Over the next few years, Hoover’s FBI waged a ruthless campaign against the Klan, successfully disrupting the organization. As the federal government again confronts violent white supremacism, it can learn two things from that earlier campaign. The first is that right-wing extremism can indeed be tackled by the serious and sustained efforts of law-enforcement agencies. The second is no less important: When those agencies exploit their power to disregard constitutional liberties and basic rights, their efforts to secure justice can serve to undermine it. COINTELPRO is deservedly notorious for its abuses and excesses, especially its targeting of civil-rights and anti-war groups. And Hoover is deservedly notorious for his racism, which took root early on and lasted to the end of his life. The little-known story of the COINTELPRO campaign against the Klan does not upend either of those crucial histories. But it does show that even J. Edgar Hoover could be more complicated—and more surprising—than his fearsome reputation might have suggested.
The most notorious program of Hoover’s career was born from his fear that the Supreme Court and the American public were turning against the draconian anti-Communist measures of the Red Scare years. Hoover believed the Communist Party was still a dangerous force, so in 1956 he directed his agents to come up with secret, disruptive methods to destroy it from within. He labeled the new effort a “counterintelligence program”—or COINTELPRO, for short.

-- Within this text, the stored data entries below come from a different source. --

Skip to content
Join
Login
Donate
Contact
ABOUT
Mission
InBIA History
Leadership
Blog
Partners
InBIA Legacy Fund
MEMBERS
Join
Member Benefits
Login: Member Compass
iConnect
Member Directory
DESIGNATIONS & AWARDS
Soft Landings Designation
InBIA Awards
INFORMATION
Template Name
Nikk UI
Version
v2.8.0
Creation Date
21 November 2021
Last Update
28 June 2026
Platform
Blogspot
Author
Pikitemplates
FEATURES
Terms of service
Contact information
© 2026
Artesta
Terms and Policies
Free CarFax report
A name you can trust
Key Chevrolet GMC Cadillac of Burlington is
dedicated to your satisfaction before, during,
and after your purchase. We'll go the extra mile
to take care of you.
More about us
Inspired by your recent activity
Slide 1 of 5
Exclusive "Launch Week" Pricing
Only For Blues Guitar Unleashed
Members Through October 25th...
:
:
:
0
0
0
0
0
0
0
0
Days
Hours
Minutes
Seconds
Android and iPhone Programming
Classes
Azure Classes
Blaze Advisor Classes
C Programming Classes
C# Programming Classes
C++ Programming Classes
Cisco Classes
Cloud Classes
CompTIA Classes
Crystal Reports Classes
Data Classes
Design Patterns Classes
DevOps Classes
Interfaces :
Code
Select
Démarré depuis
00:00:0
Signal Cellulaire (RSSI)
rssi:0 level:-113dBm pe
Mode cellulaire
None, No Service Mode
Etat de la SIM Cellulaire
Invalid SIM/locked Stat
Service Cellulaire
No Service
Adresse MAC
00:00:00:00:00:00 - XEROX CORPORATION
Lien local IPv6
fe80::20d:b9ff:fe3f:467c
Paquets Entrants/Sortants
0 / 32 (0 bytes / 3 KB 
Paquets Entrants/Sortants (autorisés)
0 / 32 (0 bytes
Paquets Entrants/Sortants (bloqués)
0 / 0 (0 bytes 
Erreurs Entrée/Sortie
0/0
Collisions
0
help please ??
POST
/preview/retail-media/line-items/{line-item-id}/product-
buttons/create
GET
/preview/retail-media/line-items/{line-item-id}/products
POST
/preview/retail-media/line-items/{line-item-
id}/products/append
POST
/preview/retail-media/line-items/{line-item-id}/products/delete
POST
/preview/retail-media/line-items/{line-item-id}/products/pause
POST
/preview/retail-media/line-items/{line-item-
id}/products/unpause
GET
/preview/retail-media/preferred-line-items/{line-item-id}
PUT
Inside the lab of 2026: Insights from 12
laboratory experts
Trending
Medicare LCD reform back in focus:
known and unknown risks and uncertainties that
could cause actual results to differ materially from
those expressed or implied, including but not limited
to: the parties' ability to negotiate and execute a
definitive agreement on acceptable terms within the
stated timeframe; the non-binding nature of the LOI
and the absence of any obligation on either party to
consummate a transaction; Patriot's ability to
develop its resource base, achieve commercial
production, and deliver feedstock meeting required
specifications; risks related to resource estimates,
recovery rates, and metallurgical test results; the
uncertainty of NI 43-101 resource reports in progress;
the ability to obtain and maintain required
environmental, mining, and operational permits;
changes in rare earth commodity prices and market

Today, COINTELPRO is most often associated with the FBI’s abuses during the 1960s, against the antiwar movement, the Black Panthers, and their New Left allies. The most famous disruptive campaign in FBI history was its surveillance and harassment of Martin Luther King Jr., which began in the early 1960s and continued up until King’s assassination, in 1968. But COINTELPRO began as a program aimed at the Old Left, not the New Left. And it spread its tentacles into the right as well. Hoover saw little contradiction in targeting King and the Klan at the same time. He thought of himself as the great arbiter of American political legitimacy, charged with policing the boundaries of the country’s democratic experiment. Those who pushed to transform the political order—whether through civil-rights protest or revolutionary agitation—were immediately suspect. But so were those who sought to defend it through acts of vigilante violence. Though Hoover was a devout social conservative, he had little patience for groups like the Klan, which openly advertised its contempt for the law and especially for federal law enforcement.